1. Requirements for the issuer
Foundations in company law
The establishment, the articles of association or the deed of partnership of the issuer must comply with the national law to which the issuer is subject.
1 The issuer must have existed as a company for at least three years.
2 Exemptions, for young companies specifically, are laid down in a Directive.
Annual financial statements
The issuer must have produced annual financial statements that comply with the financial reporting standards applicable to the issuer for the three full financial years preceding the listing application.
1 By appointing auditors, the issuer fulfils the requirements set out in Arts. 7 and 8 of the Federal Act on the Admission and Oversight of Auditors (AOA).
2 The issuer must report any and all changes concerning its auditors immediately to SIX Exchange Regulation.

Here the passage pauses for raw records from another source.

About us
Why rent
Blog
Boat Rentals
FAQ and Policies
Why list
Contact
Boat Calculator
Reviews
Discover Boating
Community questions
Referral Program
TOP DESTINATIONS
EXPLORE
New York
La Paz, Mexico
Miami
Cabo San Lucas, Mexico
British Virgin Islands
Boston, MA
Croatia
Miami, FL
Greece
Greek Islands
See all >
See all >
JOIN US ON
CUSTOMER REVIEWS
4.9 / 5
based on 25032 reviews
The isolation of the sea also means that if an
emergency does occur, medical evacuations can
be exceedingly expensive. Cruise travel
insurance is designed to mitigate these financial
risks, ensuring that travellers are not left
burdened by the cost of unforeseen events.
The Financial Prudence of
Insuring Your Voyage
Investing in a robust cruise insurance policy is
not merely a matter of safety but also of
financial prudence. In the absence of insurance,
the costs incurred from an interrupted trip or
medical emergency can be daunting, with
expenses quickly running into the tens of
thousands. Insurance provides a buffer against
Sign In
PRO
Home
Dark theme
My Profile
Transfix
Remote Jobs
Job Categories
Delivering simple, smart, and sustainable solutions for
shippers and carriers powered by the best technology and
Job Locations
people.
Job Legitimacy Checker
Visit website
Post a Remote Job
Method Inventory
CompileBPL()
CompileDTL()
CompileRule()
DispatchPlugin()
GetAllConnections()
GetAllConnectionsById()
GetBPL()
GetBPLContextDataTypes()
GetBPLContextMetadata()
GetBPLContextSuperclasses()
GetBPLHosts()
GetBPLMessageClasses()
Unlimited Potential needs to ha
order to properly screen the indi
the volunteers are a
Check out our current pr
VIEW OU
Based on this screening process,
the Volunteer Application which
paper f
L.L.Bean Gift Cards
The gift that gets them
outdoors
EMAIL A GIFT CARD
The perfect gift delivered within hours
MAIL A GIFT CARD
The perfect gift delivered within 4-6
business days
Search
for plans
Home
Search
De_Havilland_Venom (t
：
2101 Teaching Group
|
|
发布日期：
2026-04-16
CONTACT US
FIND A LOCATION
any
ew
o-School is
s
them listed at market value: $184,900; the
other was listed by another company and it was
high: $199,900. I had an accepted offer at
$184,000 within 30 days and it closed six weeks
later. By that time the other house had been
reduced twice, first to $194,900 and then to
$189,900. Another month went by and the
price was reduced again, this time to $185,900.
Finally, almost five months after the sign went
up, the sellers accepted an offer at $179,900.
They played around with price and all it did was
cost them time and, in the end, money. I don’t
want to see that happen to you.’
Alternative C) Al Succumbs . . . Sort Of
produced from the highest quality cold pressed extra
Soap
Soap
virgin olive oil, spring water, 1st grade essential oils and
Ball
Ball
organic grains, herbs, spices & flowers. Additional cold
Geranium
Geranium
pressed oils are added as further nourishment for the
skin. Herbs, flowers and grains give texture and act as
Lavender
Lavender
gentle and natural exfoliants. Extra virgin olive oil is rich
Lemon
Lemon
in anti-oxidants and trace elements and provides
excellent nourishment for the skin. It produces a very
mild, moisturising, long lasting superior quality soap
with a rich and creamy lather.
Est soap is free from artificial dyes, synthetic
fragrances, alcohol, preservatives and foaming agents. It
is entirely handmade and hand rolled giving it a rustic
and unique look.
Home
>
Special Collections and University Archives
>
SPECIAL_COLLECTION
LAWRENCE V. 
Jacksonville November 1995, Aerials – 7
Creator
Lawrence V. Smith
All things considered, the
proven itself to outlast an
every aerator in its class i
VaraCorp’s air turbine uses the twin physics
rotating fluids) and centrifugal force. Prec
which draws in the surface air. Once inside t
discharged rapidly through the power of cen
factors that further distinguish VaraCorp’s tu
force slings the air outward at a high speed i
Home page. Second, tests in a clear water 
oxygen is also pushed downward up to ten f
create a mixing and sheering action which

The auditors appointed in accordance with Art. 13 must state in their report whether or not the issuer's accounts have been drawn up in compliance with the applied financial reporting standard.
1 On the first day of trading, the issuer's reported equity capital must be at least CHF 25 million, in accordance with the financial reporting standard used in the listing prospectus.
2 If the issuer is the parent company of a group, the above requirement refers to consolidated reported equity capital.
The Regulatory Board may determine further requirements for issuers where justified by the nature of the business or by the securities that are to be listed.